Foi com uma vaga afirmativa que ela conquistou o espaço que é seu, após receber algumas negativas do mercado. Sem abrir mão de sua ancestralidade e essência, tem orgulho por se manter fiel às raízes. “Vamos colocar mais pretinhos nas empresas. Na foto do meu currículo, estou com o cabelo trançado. Já parei para pensar: será que isso foi um impedimento (que causaram respostas negativas para outras vagas)? Mas não vou me desvencilhar da minha negritude por conta do mercado. O mercado é quem precisa se adaptar”, disse a egressa da Universidade Estadual do Rio de Janeiro (Uerj), uma das pioneiras na implantação do sistema de cotas.

“Na faculdade, fiquei muito contente porque vi pessoas iguais a mim. Chegar lá e ver várias pessoas pretas foi algo muito bacana se sentir representada.”

Violência doméstica é ferida aberta

A chaga da violência doméstica é um dificultador para mudança da realidade no mercado de trabalho. As estatísticas flagram essa ferida aberta, afirma Dani Klein. “A pesquisa ‘Visível e Invisível’ (2022), do Datafolha, mostra que 51 mil mulheres foram vítimas de violência no país por dia. Em média, cada vítima é agredida quatro vezes. Foram quase 19 milhões de vítimas em 2022.

“Como a mulher vai apanhar e estudar? Como ela vai levar soco e pontapé e chegar ao trabalho? Tem um pacto de silêncio do brasileiro, de cordialidade, de não interferir, que precisa ser quebrado”, defendeu Dani.

A jornalista acrescenta: “Violência contra a mulher é crime, assédio é crime. A invisibilidade da mulher é considerada uma violência”.
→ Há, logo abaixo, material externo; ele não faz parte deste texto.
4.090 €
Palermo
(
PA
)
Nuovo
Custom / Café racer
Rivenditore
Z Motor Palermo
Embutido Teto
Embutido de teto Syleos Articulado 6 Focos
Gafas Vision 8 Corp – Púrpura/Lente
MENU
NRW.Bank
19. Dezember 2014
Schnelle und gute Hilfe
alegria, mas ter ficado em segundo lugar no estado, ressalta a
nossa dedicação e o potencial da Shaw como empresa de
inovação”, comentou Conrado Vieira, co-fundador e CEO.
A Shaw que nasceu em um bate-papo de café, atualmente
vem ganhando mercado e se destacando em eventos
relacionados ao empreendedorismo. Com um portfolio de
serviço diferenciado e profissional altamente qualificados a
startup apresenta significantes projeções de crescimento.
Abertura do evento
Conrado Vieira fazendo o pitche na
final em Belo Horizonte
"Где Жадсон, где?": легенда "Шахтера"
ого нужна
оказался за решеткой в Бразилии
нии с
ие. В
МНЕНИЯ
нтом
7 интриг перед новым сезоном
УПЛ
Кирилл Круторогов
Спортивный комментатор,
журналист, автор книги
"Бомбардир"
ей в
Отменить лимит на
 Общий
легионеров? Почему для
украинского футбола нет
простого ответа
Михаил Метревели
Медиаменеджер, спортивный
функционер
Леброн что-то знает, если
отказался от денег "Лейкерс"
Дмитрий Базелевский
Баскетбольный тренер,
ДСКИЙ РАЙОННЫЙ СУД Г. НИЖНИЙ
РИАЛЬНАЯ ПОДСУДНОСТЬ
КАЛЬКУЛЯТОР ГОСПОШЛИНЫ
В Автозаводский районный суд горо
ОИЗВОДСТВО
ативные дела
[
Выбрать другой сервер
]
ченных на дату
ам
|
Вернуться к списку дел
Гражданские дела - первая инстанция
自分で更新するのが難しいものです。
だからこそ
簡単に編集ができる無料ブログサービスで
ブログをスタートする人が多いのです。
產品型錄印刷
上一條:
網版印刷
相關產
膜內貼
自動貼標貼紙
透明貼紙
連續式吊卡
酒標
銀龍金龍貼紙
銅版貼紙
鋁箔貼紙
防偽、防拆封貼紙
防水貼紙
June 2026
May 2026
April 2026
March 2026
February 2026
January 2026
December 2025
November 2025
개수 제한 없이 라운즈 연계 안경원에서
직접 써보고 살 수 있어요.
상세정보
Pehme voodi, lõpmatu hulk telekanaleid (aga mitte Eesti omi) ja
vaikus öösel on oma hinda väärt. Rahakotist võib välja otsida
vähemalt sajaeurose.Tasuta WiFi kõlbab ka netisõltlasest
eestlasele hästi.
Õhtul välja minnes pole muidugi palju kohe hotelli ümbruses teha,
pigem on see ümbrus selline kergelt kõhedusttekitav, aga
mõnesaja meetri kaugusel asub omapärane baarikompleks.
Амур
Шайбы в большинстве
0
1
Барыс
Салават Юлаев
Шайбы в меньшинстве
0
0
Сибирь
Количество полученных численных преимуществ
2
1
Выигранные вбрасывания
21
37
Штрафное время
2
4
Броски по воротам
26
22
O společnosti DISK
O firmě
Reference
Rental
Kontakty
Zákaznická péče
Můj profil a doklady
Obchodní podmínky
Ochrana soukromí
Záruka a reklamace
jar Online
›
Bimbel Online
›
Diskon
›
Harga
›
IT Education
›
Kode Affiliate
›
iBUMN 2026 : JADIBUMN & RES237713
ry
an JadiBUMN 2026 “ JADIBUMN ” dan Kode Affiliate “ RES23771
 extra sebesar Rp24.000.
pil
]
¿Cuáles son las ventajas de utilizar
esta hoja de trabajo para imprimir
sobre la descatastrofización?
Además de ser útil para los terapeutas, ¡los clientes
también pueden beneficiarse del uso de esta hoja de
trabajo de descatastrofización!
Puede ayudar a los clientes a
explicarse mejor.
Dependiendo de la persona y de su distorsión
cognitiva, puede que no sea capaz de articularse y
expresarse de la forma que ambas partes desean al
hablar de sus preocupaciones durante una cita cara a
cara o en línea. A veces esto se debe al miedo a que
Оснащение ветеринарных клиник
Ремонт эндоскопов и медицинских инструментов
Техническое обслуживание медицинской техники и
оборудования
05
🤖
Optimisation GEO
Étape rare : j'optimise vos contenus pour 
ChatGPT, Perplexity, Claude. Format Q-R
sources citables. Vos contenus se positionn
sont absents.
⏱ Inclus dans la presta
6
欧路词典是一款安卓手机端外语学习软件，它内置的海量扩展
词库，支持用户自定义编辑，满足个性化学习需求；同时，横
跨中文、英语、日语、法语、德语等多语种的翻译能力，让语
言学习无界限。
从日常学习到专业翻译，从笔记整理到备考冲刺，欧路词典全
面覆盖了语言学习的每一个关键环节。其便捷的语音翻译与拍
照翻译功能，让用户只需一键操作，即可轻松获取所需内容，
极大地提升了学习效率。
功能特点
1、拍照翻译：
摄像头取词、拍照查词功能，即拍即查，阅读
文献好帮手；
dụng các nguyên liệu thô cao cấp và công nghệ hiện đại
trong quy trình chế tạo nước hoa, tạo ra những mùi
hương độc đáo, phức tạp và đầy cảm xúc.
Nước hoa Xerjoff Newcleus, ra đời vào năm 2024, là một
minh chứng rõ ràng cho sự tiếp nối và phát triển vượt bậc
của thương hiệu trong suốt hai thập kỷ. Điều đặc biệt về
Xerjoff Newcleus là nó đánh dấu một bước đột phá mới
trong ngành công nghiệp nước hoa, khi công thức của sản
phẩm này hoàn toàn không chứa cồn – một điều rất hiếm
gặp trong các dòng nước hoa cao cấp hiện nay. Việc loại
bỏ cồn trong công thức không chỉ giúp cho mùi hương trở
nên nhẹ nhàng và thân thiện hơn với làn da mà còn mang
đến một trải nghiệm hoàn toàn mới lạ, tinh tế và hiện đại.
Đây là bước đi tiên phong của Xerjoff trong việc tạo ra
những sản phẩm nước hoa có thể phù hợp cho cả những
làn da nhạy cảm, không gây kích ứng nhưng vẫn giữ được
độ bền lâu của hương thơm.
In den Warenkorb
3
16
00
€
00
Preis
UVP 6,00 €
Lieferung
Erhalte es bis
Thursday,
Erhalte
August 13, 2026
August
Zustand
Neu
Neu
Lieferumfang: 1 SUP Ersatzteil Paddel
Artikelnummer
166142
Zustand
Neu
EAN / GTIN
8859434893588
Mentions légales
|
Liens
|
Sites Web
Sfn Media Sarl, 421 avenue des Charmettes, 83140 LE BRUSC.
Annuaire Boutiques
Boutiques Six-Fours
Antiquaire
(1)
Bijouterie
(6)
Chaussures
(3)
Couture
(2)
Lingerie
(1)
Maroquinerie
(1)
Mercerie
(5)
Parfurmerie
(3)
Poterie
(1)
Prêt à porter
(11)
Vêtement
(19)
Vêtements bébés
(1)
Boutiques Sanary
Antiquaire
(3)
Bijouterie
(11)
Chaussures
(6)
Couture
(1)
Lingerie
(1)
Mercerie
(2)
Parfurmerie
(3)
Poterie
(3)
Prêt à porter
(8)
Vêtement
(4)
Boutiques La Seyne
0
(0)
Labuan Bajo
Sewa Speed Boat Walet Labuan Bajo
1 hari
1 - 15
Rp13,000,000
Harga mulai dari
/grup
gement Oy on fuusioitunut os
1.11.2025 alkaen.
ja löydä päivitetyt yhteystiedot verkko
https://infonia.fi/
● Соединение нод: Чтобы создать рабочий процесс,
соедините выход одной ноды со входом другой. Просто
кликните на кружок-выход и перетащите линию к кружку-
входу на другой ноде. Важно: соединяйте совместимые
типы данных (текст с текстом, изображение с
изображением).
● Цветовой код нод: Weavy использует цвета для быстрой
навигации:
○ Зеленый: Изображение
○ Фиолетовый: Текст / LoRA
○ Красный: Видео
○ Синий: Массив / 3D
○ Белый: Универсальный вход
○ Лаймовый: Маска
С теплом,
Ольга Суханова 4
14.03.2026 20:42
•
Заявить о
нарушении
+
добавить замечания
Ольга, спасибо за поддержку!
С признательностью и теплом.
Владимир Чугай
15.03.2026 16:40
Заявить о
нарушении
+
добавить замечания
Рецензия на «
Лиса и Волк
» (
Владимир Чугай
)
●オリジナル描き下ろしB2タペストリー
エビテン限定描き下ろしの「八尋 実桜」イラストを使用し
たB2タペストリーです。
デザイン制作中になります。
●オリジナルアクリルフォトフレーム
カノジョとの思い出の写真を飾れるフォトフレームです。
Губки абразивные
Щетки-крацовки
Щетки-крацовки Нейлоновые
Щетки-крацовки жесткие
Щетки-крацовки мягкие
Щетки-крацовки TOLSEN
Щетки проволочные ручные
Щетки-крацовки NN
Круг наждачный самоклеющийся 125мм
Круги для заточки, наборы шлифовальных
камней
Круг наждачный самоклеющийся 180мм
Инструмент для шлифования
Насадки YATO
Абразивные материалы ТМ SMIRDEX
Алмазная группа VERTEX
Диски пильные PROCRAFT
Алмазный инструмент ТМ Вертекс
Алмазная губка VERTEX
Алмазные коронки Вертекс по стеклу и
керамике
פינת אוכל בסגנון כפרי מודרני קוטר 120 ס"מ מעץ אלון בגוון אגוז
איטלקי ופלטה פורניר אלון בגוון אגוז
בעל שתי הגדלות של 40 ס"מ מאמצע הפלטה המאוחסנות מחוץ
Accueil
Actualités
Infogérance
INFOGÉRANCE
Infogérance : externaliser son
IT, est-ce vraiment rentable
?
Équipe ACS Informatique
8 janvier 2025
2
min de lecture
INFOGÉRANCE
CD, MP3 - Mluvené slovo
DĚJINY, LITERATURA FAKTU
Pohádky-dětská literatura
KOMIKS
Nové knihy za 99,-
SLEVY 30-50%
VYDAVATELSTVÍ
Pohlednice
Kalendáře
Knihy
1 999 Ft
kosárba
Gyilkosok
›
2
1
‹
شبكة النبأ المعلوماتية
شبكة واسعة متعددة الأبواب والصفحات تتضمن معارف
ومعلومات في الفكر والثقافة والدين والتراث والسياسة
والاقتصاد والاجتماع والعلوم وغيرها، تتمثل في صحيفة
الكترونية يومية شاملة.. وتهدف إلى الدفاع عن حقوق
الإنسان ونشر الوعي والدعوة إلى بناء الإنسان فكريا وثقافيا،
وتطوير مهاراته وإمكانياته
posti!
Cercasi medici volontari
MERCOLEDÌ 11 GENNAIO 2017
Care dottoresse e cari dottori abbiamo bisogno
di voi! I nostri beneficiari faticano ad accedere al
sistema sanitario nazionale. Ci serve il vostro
Nas empresas onde atuam as profissionais ouvidas no debate, casos como esse e outros que infringem o Código de Ética e Conduta podem ser denunciados pelo 0800 515 2204.

Dani Klein aponta uma outra realidade inquietante. Mulheres gastam 14% do seu tempo com tarefas domésticas, três vezes mais que os homens (5%). “Você acumular isso é bastante complicado. Isso se reflete também como um desafio para a empresa.”

Ao final, o quarteto deixou uma mensagem. O papel das empresas é  incentivar o trabalho feminino em cada em suas amplitudes, não se moldando a padrões, não desencorajando a mulher a buscar uma vagas de emprego numa área que tradicionalmente impera a presença masculina.

Conquistas femininas são recentes

Durante a live, foram pontuados alguns marcos de conquistas femininas ao longo do tempo. A maioria delas é recente. Confira.

1946 – A mulher conquista o direito ao voto e de ser votada.

1962 – Pela lei, ela passa a poder trabalhar fora sem autorização do marido.

1974 – A mulher ganha o direito de portar o cartão de crédito.

1979 – Conquista do direito à prática de futebol.

1977 – Promulgada a lei do divórcio. O matrimônio não é mais indissolúvel.

1985 – É criada a primeira Delegacia da Mulher.

1988 – A Constituição promulgada proíbe a diferença de salários e critérios de admissão por homens e mulheres.

2003 – A mulher passa a ter o direito de casar sem ser virgem. Antes, em caso contrário, o casamento poderia ser anulado.

2015 – Passa a valer a lei do feminicídio, que torna crime hediondo o assassinato de mulheres, punindo o autor da forma mais severa da lei, 30 anos de reclusão. Também nesse ano, as mães passam a ter o direito de registrar em cartório o seu filho sem a presença do meu pai.

2018 – Aprovada a lei que tornou crime a importunação sexual, tão comum no transporte público.

2020 (eleições) – Passa a valer a lei que obriga partidos políticos a ter ao menos 30% de candidatas mulheres.

2023 – Governo decide pela distribuição gratuita de absorventes para pessoas mais vulneráveis.